I have held back writing this for long enough. It is strangely pricking my nerves even more than usual. Probably because of the exam stress. I have to get it off my chest.

Our basal self isn't one that is innocent, honest and good. Adam and Eve spoilt that for us when they ate the fruit from the forbidden tree. We all have motives when we do something. How often do you drag a friend out because you want to spend time with your friend, and not because you want to do something and need company. How often do you actually call a friend up and ask : what would you like to do today? instead of : let's go do this and this. Very few of us actually do that. Its something that people do unconciously. I only realised this on an ocassion of extreme depression. To put it in a nice way, people usually think of the activity they want to do first, before finding someone whom they would enjoy the company of. To put it blatantly, we make use of each other. Its not nice to see it spelt out so clearly. But that's just what it is. I 'm not shirking any responsibility and denying i ever do such things. Like I said, everyone is this way. It is our basal nature.

Why is life a complication? we humans are designed anatomically in a way that is sophisticatry in the highest form. Just studying the brain alone would automatically disallow you from studying the heart as well. That's why we have specialist in the medical field. brain surgeons, gynaelogist, heart surgeon, optomologist...etc. Life is then made complicated, because we humans will it to be so. Life can only present to you sets of scenarios or circumstances. Life can throw you obstacles and bring you on roller coster rides. But these may not be complications. They're just like mere facts being served to you on a platter. Its up to you how you want to seperate your dishes, which to eat first, what to discard, whether to finish up the whole platter. See? in making these decisions, the human brain is at work. So how can you say that life is complicated?

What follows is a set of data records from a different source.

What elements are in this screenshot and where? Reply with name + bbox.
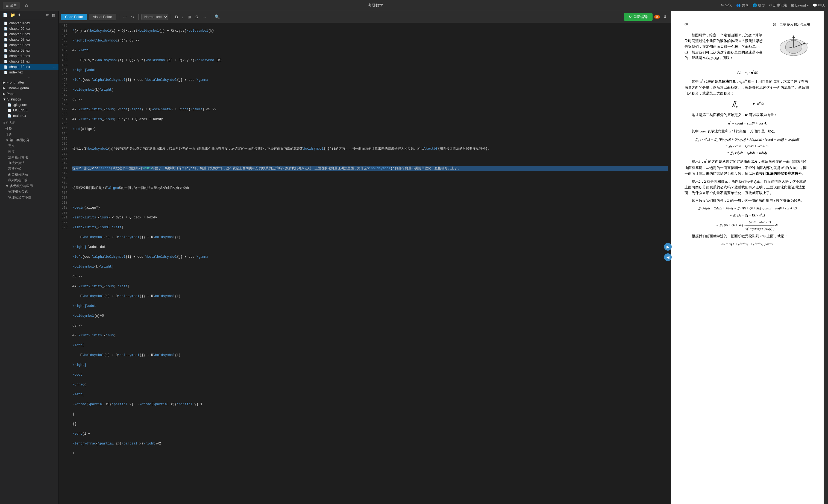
folder-item[interactable]: ▶ Paper (0, 91, 58, 97)
file-item[interactable]: 📄chapter09.tex (0, 48, 58, 53)
arrow-left-button[interactable]: ◀ (664, 254, 671, 261)
outline-sub-item[interactable]: 物理相关公式 (0, 189, 58, 195)
topbar-actions: 👁 审阅 👥 共享 🌐 提交 ↺ 历史记录 ⊞ Layout ▾ 💬 聊天 (720, 3, 825, 8)
more-files-indicator: ··· (0, 75, 58, 80)
code-line: P\boldsymbol{i} + Q\boldsymbol{j} + R\bo… (72, 294, 668, 299)
page-header: 80 第十二章 多元积分与应用 (685, 22, 810, 27)
surface-diagram: n v₀ dS (769, 33, 810, 62)
code-line: \right] (72, 363, 668, 367)
file-menu-icon[interactable]: ··· (53, 65, 56, 69)
menu-button[interactable]: ☰ 菜单 (3, 2, 20, 9)
italic-button[interactable]: I (181, 14, 185, 20)
chevron-down-icon: ▼ (5, 138, 9, 142)
sidebar: 📄 📁 ⬆ ✏ 🗑 📄chapter04.tex 📄chapter05.tex … (0, 11, 59, 504)
code-line: -\dfrac{\partial z}{\partial x}, -\dfrac… (72, 402, 668, 407)
file-item-active[interactable]: 📄chapter12.tex··· (0, 64, 58, 70)
tab-code-editor[interactable]: Code Editor (61, 14, 87, 20)
outline-sub-item[interactable]: 性质 (0, 149, 58, 154)
outline-sub-item[interactable]: 直接计算法 (0, 160, 58, 166)
folder-item-statistics[interactable]: ▼ Statistics (0, 97, 58, 102)
preview-para-final: 根据我们前面就学过的，把面积微元投影到 xOy 上面，就是： (685, 233, 810, 239)
home-button[interactable]: ⌂ (23, 2, 30, 9)
arrow-right-button[interactable]: ▶ (664, 243, 671, 250)
outline-sub-item[interactable]: 物理意义与小结 (0, 195, 58, 200)
history-action[interactable]: ↺ 历史记录 (769, 3, 787, 8)
formula-integral-1: ∬ Σ v · n0dS (685, 99, 810, 109)
chat-action[interactable]: 💬 聊天 (813, 3, 825, 8)
line-numbers: 482483484485486 487488489490491 49249349… (59, 23, 70, 504)
outline-item[interactable]: 计算 (0, 132, 58, 137)
folder-item[interactable]: ▶ Linear-Algebra (0, 85, 58, 91)
file-icon: 📄 (4, 27, 8, 31)
more-button[interactable]: ··· (201, 14, 207, 20)
code-line: }{ (72, 421, 668, 426)
outline-sub-item[interactable]: 定义 (0, 143, 58, 149)
chat-icon: 💬 (813, 3, 817, 7)
svg-text:dS: dS (789, 46, 792, 49)
share-action[interactable]: 👥 共享 (736, 3, 749, 8)
preview-para-2: 其中 n0 代表的是单位法向量，v0·n0 相当于用向量的点乘，求出了速度在法向… (685, 78, 810, 96)
outline-sub-item[interactable]: 法向量计算法 (0, 154, 58, 160)
tab-visual-editor[interactable]: Visual Editor (89, 14, 116, 20)
file-item[interactable]: 📄index.tex (0, 70, 58, 75)
code-editor: 482483484485486 487488489490491 49249349… (59, 23, 671, 504)
submit-icon: 🌐 (753, 3, 757, 7)
file-icon: 📄 (4, 49, 8, 52)
right-panel-handle[interactable]: › (824, 11, 828, 504)
file-item[interactable]: 📄main.tex (0, 113, 58, 119)
code-line: P(x,y,z)\boldsymbol{i} + Q(x,y,z)\boldsy… (72, 58, 668, 63)
new-file-button[interactable]: 📄 (3, 12, 8, 17)
symbol-button[interactable]: Ω (194, 14, 200, 20)
code-line: \end{align*} (72, 127, 668, 132)
code-line (72, 195, 668, 200)
code-line: \iint\limits_{\sum} \left[ (72, 225, 668, 230)
outline-sub-item[interactable]: 我到底在干嘛 (0, 178, 58, 183)
svg-text:n: n (793, 34, 794, 36)
file-item[interactable]: 📄chapter05.tex (0, 26, 58, 32)
code-line: \left(\dfrac{\partial z}{\partial x}\rig… (72, 441, 668, 446)
preview-remark-1: 提示1：n0 的方向是从选定的定测曲面出发，然后向外界的一面（想象那个曲面有厚度… (685, 158, 810, 177)
code-line (72, 137, 668, 141)
code-line: &= \iint\limits_{\sum} P dydz + Q dzdx +… (72, 117, 668, 122)
file-icon: 📄 (4, 60, 8, 63)
file-item[interactable]: 📄chapter10.tex (0, 53, 58, 59)
file-item[interactable]: 📄LICENSE (0, 107, 58, 113)
file-icon: 📄 (4, 43, 8, 47)
file-item[interactable]: 📄chapter04.tex (0, 20, 58, 26)
file-item[interactable]: 📄.gitignore (0, 102, 58, 107)
bold-button[interactable]: B (174, 14, 179, 20)
rename-button[interactable]: ✏ (46, 12, 49, 17)
outline-item[interactable]: ▼ 多元积分与应用 (0, 183, 58, 189)
compile-button[interactable]: ↻ 重新编译 (624, 13, 653, 21)
outline-item[interactable]: 性质 (0, 126, 58, 132)
search-button[interactable]: 🔍 (213, 14, 222, 20)
code-line: &= \left[ (72, 48, 668, 53)
download-button[interactable]: ⬇ (662, 14, 668, 20)
outline-sub-item[interactable]: 高斯公式 (0, 166, 58, 172)
code-content[interactable]: P(x,y,z)\boldsymbol{i} + Q(x,y,z)\boldsy… (70, 23, 671, 504)
outline-item[interactable]: ▼ 第二类面积分 (0, 137, 58, 143)
history-icon: ↺ (769, 3, 772, 7)
file-item[interactable]: 📄chapter07.tex (0, 37, 58, 42)
review-action[interactable]: 👁 审阅 (720, 3, 732, 8)
table-button[interactable]: ⊞ (187, 14, 192, 20)
undo-button[interactable]: ↩ (122, 14, 128, 20)
delete-button[interactable]: 🗑 (52, 13, 56, 17)
code-line: \begin{align*} (72, 205, 668, 210)
preview-area: 80 第十二章 多元积分与应用 n (671, 11, 824, 504)
layout-action[interactable]: ⊞ Layout ▾ (791, 3, 809, 7)
format-select[interactable]: Normal text Heading 1 Heading 2 Heading … (141, 14, 168, 20)
upload-button[interactable]: ⬆ (17, 12, 21, 17)
refresh-icon: ↻ (629, 15, 632, 19)
new-folder-button[interactable]: 📁 (10, 12, 15, 17)
submit-action[interactable]: 🌐 提交 (753, 3, 765, 8)
folder-item[interactable]: ▶ Frontmatter (0, 80, 58, 85)
compile-label: 重新编译 (633, 14, 648, 19)
outline-sub-item[interactable]: 两类积分联系 (0, 172, 58, 178)
redo-button[interactable]: ↪ (129, 14, 135, 20)
file-item[interactable]: 📄chapter11.tex (0, 59, 58, 64)
code-line: \iint\limits_{\sum} P dydz + Q dzdx + Rd… (72, 215, 668, 220)
file-item[interactable]: 📄chapter06.tex (0, 32, 58, 37)
file-item[interactable]: 📄chapter08.tex (0, 42, 58, 48)
toolbar-separator (171, 14, 171, 20)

I don't want to counter argue about the rest of the entries I put up previously. There is a reason as to why I post entries. It may be because of events I encounter, or people who provoked. That entry wasn't just a mere shell, something for you to argue about with words and phrases seemingly beautiful but in fact meaningless. It is about something that bothered me tremendously. Writing is all the release that I have. Seeing as that I've become sort of a recluse. Please don't take that away from me. I would also appreciate it if you stop quoting my quotes. They're mine. and they're put up there because of something that happened as well. Its fine if you want it on your blog as well, for whatever reasons you have. But pls at least put a disclaimer saying that its from my blog. Its not nice to just extract and not acknowledge.